◆ **Records provided**:
=-=-=-=-=

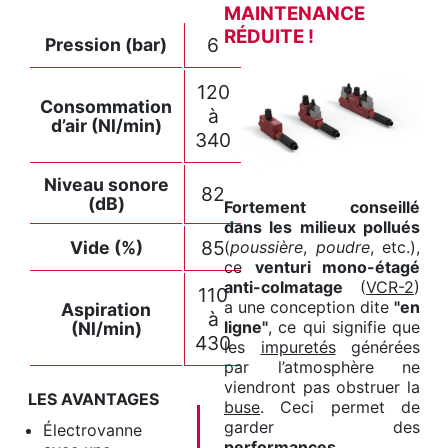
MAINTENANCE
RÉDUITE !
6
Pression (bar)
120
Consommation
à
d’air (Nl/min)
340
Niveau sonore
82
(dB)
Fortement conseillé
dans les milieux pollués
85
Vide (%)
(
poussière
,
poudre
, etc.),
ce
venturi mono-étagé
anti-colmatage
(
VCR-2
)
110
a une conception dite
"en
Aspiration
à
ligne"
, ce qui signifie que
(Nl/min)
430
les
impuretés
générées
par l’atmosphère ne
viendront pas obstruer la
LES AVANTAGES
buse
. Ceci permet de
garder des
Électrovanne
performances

=-=-=-=-=

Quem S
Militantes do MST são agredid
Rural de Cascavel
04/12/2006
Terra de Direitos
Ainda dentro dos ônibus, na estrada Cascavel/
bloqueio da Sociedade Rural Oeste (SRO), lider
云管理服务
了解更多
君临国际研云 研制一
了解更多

=-=-=-=-=

◆ **Exercise goal**: Please copy, exactly and with nothing else, the lines above beginning at the line that has "venturi mono-étagé" and ending with the line that has "performances".

◆ **Solved exercise**:
venturi mono-étagé
anti-colmatage
(
VCR-2
)
110
a une conception dite
"en
Aspiration
à
ligne"
, ce qui signifie que
(Nl/min)
430
les
impuretés
générées
par l’atmosphère ne
viendront pas obstruer la
LES AVANTAGES
buse
. Ceci permet de
garder des
Électrovanne
performances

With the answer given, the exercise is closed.